The expected output is the line bearing "Ja, ik ben 16" followed by all remaining lines of the records, each restated word for word.

── Material for this exercise ──

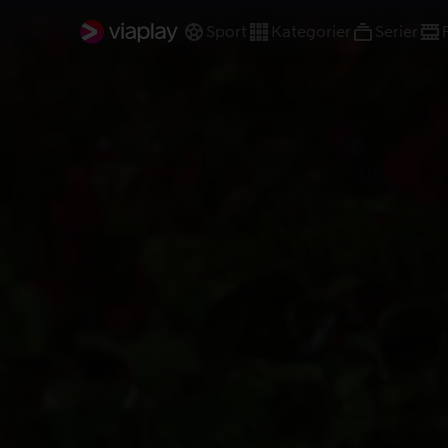
Sport
Kategorier
Serier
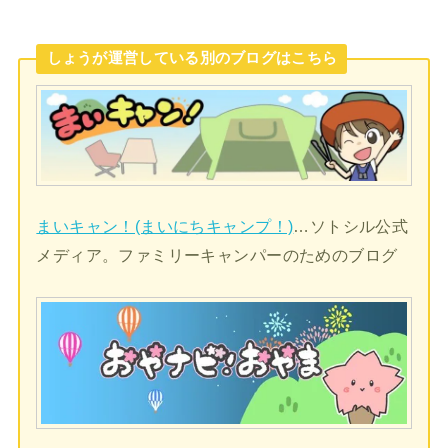
しょうが運営している別のブログはこちら
まいキャン！(まいにちキャンプ！)
…ソトシル公式
メディア。ファミリーキャンパーのためのブログ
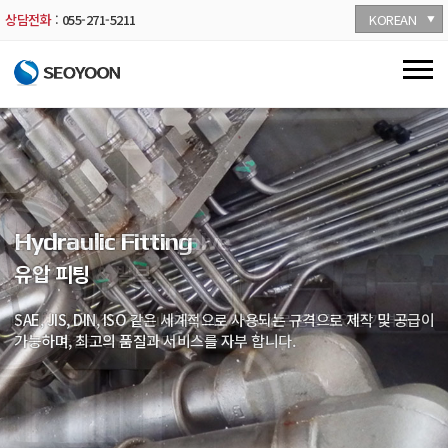
KOREAN
상담전화
:
055-271-5211
Open-Die Forging
Tube Fitting & Valve
Hydraulic Fitting
FRP
단조품
튜브 피팅 & 밸브
유압 피팅
섬유 강화 플라스틱
(육상/해상)풍력발전, 화공플랜트, 조선엔진, 밸브 방산등 단조품을
전세계에서 인정받는 Tube Fitting & Valve로 경쟁력 있는
SAE, JIS, DIN, ISO 같은 세계적으로 사용되는 규격으로 제작 및 공급이
고객 요구하는 니즈에 맞춰 TANK, PIPE, FLANGE, FITTING등
가격과
전문적으로 공급이 가능하며 모든 강종(CARBON, SUS, DUPLEX,
최고의 품질로 공급 합니다.
가능하며, 최고의 품질과 서비스를 자부 합니다.
경쟁력있는 가격과 최고의 품질로 제작 및 공급 합니다.
INCONEL등)대해서도 제작 및 공급이 가능 합니다.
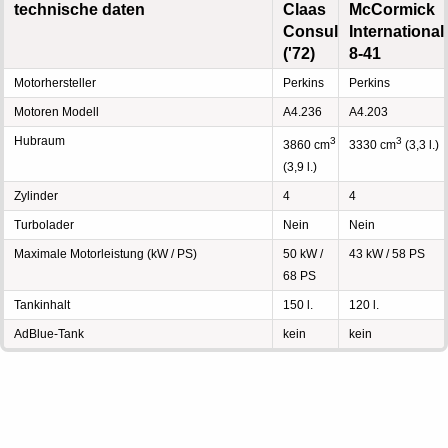
technische daten
Claas
McCormick
Consul
International
('72)
8-41
Motorhersteller
Perkins
Perkins
Motoren Modell
A4.236
A4.203
Hubraum
3
3
3860 cm
3330 cm
(3,3 l.)
(3,9 l.)
Zylinder
4
4
Turbolader
Nein
Nein
Maximale Motorleistung (kW / PS)
50 kW /
43 kW / 58 PS
68 PS
Tankinhalt
150 l.
120 l.
AdBlue-Tank
kein
kein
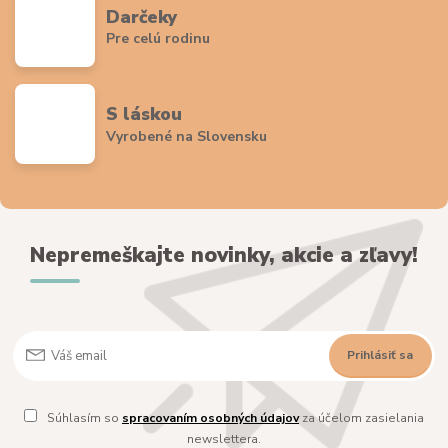
Darčeky
Pre celú rodinu
S láskou
Vyrobené na Slovensku
Nepremeškajte novinky, akcie a zľavy!
Prihlásiť sa
Súhlasím so
spracovaním osobných údajov
za účelom zasielania
newslettera.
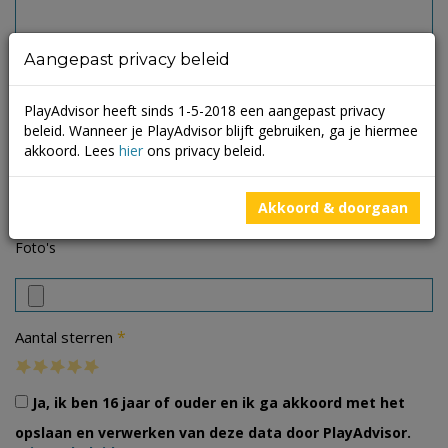
Aangepast privacy beleid
PlayAdvisor heeft sinds 1-5-2018 een aangepast privacy
beleid. Wanneer je PlayAdvisor blijft gebruiken, ga je hiermee
akkoord. Lees
hier
ons privacy beleid.
Akkoord & doorgaan
Foto's
*
Aantal sterren
Ja, ik ben 16 jaar of ouder en ik ga akkoord met het
opslaan en verwerken van deze data door PlayAdvisor.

───

Reply:
Ja, ik ben 16 jaar of ouder en ik ga akkoord met het
opslaan en verwerken van deze data door PlayAdvisor.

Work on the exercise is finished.